【解決事例/038】頚部のむち打ちにつき14級9号が認定された会社役員の事故で、休業損害と逸失利益の支払いにつき争いになったが、訴訟の結果、休業損害と逸失利益が認められたケース
依頼者属性 | 性別 | 男性 |
---|---|---|
年代 | 30代 | |
職業 | 会社役員 | |
事故態様と相談 | 事故場所 | 大分市 |
事故状況 | 被害者が右折待ちのため停止していたところ、加害車両に追突された。 | |
相談のタイミング | 約7か月後 | |
相談のきっかけ | 保険会社から治療費の支払いの打切りの話が出始めため、不安に思い、相談にみえられました。 | |
怪我と後遺障害 | 傷病名 | 頚椎捻挫 |
自覚症状 | 肩・頚部の痛み、頚部回旋困難、右上肢痺れ、熟睡困難 | |
後遺障害等級 | 14級9号 | |
保険会社提示額 | 損害項目 | 保険会社提示額 |
金額 | 保険会社の事前提示なし | |
備考 | (保険会社が金額を提示する以前に弁護士が介入したため) | |
獲得賠償金額 | 損害項目 | 最終受取金額 |
金額 | 約700万円 | |
備考 | 治療費等を含む賠償総額は、約800万円 |
相談から解決までの流れ
追突事故にあい、頚部にむち打ちの症状が出たケースです。事故から約7か月後、相手方保険会社から治療費の支払の打切りの話が出始めたことから相談にみえられ受任に至りました。

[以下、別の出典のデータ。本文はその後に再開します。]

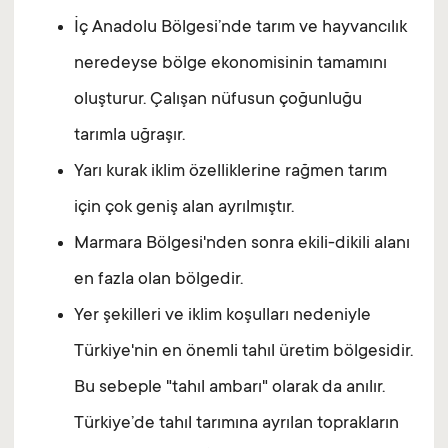
İç Anadolu Bölgesi’nde tarım ve hayvancılık
neredeyse bölge ekonomisinin tamamını
oluşturur. Çalışan nüfusun çoğunluğu
tarımla uğraşır.
Yarı kurak iklim özelliklerine rağmen tarım
için çok geniş alan ayrılmıştır.
Marmara Bölgesi'nden sonra ekili-dikili alanı
en fazla olan bölgedir.
Yer şekilleri ve iklim koşulları nedeniyle
Türkiye'nin en önemli tahıl üretim bölgesidir.
Bu sebeple "tahıl ambarı" olarak da anılır.
Türkiye’de tahıl tarımına ayrılan toprakların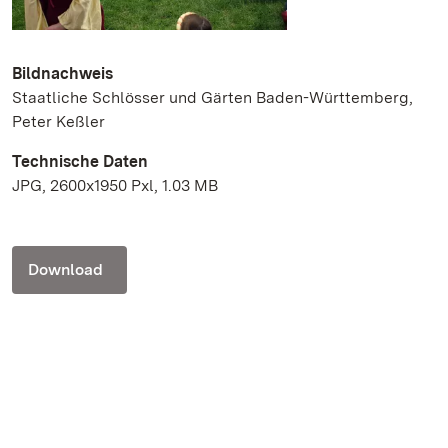
Bildnachweis
Staatliche Schlösser und Gärten Baden-Württemberg,
Peter Keßler
Technische Daten
JPG, 2600x1950 Pxl, 1.03 MB
Download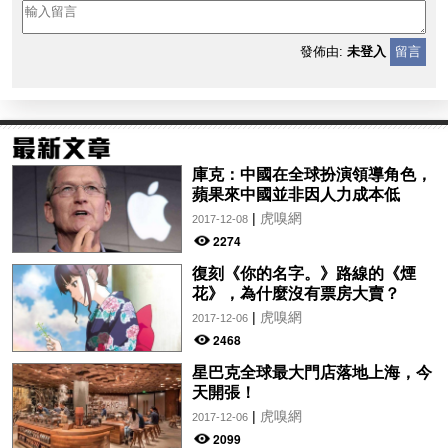
發佈由:
未登入
留言
庫克：中國在全球扮演領導角色，
蘋果來中國並非因人力成本低
|
虎嗅網
2017-12-08
2274
復刻《你的名字。》路線的《煙
花》，為什麼沒有票房大賣？
|
虎嗅網
2017-12-06
2468
星巴克全球最大門店落地上海，今
天開張！
|
虎嗅網
2017-12-06
2099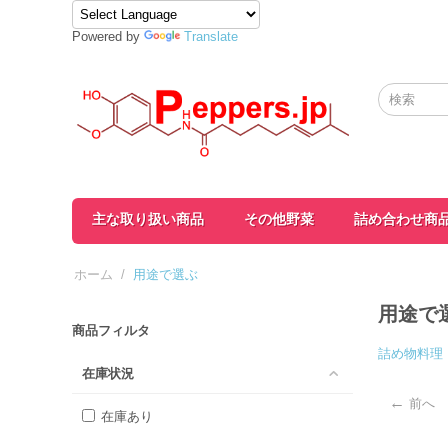
Powered by
Translate
主な取り扱い商品
その他野菜
詰め合わせ商
ホーム
/
用途で選ぶ
用途で
商品フィルタ
詰め物料理
在庫状況
前へ
在庫あり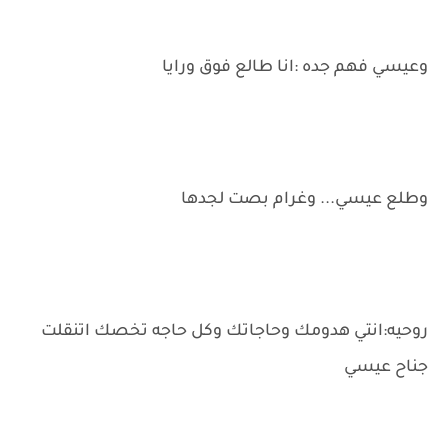
وعيسي فهم جده :انا طالع فوق ورايا
وطلع عيسي... وغرام بصت لجدها
روحيه:انتي هدومك وحاجاتك وكل حاجه تخصك اتنقلت
جناح عيسي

受任後、相手方保険会社と治療費の支払の継続の交渉を行い、支払期間を延長をしました。その後、主治医の判断を踏まえ、事故から約10か月後に症状固定となりました。
症状固定後は、自賠責保険に対し、被害者請求の方法で後遺障害の等級認定の申請を行いました。その結果、頚部の痛み、右肩関節の痛み、右上肢の痺れなどの症状につき、「局部に神経症状を残すもの」として、14級9号の後遺障害が認定されました。

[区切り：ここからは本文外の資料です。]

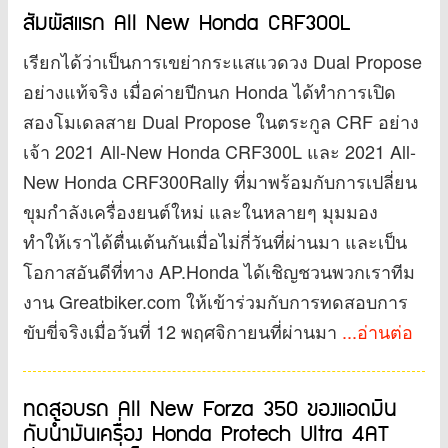
สัมผัสแรก All New Honda CRF300L
เรียกได้ว่าเป็นการเขย่ากระแสแวดวง Dual Propose
อย่างแท้จริง เมื่อค่ายปีกนก Honda ได้ทำการเปิด
สองโมเดลสาย Dual Propose ในตระกูล CRF อย่าง
เจ้า 2021 All-New Honda CRF300L และ 2021 All-
New Honda CRF300Rally ที่มาพร้อมกับการเปลี่ยน
ขุมกำลังเครื่องยนต์ใหม่ และในหลายๆ มุมมอง
ทำให้เราได้ตื่นเต้นกันเมื่อไม่กี่วันที่ผ่านมา และเป็น
โอกาสอันดีที่ทาง AP.Honda ได้เชิญชวนพวกเราทีม
งาน Greatbiker.com ให้เข้าร่วมกับการทดสอบการ
ขับขี่จริงเมื่อวันที่ 12 พฤศจิกายนที่ผ่านมา
...อ่านต่อ
ทดสอบรถ All New Forza 350 ของแอดมิน
กับน้ำมันเครื่อง Honda Protech Ultra 4AT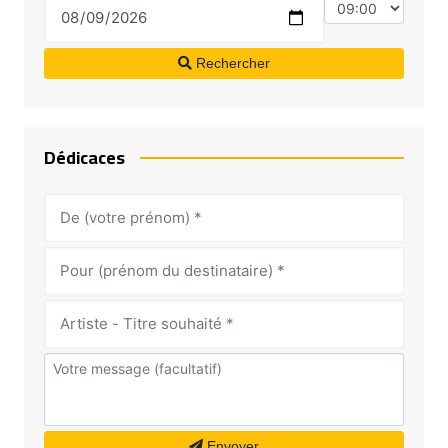
Rechercher
Dédicaces
Envoyer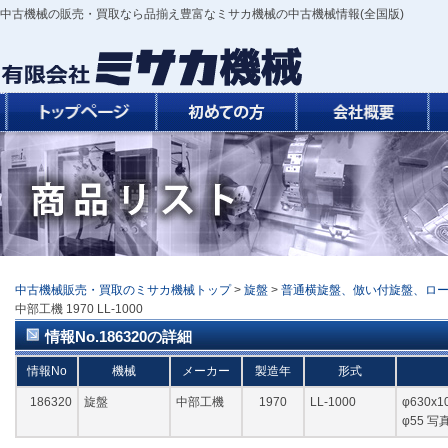
中古機械の販売・買取なら品揃え豊富なミサカ機械の中古機械情報(全国版)
中古機械販売・買取のミサカ機械トップ
>
旋盤
>
普通横旋盤、倣い付旋盤、ロ
中部工機 1970 LL-1000
情報No.186320の詳細
情報No
機械
メーカー
製造年
形式
186320
旋盤
中部工機
1970
LL-1000
φ630x
φ55 写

後遺障害の認定後は、相手方保険会社と賠償額についての示談交渉を行いましたが、相手方保険会社は、依頼者が会社役員であることを理由に、休業損害と逸失利益の支払を拒否してきました(提示額約140万円)。
そこで、交通事故紛争処理センターに和解斡旋の手続を申し立てました。紛争処理センターの手続の中で、相手方保険会社は一定程度の譲歩をしてきましたが、まだ適正な金額には十分ではなかったため、適正な賠償金額の支払いを求め、訴訟を提起しました。

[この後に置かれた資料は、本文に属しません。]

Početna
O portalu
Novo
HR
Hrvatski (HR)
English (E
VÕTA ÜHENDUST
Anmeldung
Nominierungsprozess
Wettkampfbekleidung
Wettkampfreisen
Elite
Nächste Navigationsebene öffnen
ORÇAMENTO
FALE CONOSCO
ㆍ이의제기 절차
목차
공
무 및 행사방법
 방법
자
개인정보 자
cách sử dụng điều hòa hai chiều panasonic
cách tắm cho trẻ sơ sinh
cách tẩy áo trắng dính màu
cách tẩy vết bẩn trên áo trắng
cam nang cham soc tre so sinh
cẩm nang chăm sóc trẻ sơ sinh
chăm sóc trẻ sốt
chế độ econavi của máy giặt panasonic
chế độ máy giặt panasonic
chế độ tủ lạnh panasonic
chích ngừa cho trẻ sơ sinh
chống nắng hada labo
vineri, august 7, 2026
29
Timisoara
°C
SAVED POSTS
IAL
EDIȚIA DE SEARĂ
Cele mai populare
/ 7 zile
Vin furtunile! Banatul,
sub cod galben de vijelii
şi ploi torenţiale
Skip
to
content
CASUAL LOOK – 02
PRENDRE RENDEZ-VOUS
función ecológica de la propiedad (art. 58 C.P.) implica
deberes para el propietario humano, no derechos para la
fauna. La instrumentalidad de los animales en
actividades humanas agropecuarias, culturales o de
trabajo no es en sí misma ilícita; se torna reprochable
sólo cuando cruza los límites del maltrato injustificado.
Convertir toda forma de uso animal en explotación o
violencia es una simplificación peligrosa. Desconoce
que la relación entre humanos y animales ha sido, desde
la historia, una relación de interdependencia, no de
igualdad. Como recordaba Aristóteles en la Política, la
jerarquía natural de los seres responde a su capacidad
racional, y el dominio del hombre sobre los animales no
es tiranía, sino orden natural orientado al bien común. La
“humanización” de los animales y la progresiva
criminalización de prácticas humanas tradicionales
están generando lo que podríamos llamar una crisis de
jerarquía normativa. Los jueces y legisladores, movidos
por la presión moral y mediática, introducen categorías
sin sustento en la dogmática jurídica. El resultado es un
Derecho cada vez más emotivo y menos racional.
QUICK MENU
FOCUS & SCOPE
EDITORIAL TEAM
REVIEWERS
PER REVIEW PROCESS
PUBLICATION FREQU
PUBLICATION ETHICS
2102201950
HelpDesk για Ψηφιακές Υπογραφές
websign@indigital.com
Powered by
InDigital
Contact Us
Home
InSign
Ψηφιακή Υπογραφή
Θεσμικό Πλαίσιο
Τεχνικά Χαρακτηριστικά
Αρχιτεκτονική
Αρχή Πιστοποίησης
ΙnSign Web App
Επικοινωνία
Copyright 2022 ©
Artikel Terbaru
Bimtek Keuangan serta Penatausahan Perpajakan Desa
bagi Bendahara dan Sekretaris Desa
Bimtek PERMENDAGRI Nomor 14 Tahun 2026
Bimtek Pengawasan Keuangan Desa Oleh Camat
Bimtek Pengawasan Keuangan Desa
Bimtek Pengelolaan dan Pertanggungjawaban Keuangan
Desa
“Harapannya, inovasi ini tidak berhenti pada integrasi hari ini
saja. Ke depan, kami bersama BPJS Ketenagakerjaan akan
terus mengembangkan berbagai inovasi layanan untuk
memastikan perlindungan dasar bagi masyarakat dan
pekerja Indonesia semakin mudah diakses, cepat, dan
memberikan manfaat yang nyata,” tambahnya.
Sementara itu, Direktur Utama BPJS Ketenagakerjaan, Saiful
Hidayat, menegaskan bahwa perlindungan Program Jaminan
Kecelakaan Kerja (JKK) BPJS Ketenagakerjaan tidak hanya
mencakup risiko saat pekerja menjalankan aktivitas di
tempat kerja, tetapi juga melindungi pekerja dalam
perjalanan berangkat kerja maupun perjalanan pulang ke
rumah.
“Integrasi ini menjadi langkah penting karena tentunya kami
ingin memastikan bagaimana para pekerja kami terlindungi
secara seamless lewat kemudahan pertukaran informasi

訴訟の中で、依頼者が経営する会社の経営の実態や決算関係の資料を提出し、依頼者の役員報酬の大部分が労務の対価であることや本件事故による減収があることなどを主張立証した結果、休業損害と逸失利益が認められ、当初提示額より500万円以上の増額で和解に至りました。
担当弁護士の振返りポイント(倉橋)
本件のように、被害者が会社役員の場合、保険会社はそのことを理由として休業損害や逸失利益の支払を拒否してくることがよくあります。しかし、役員報酬については労務の対価部分に限り休業損害や逸失利益が認められるというのが裁判例でのルールとなっています。したがって、この点をしっかりと主張立証することで、会社役員の場合でも休業損害や逸失利益が認めれることもあります。会社役員の場合は、収入が高いことも多いため休業損害や逸失利益も高額になります。会社役員の場合は、保険会社との賠償金額が争いになることが多いため、早目にご相談にお見えになることが良い結果につながります。
※個人が特定されない範囲で内容を加筆修正しています。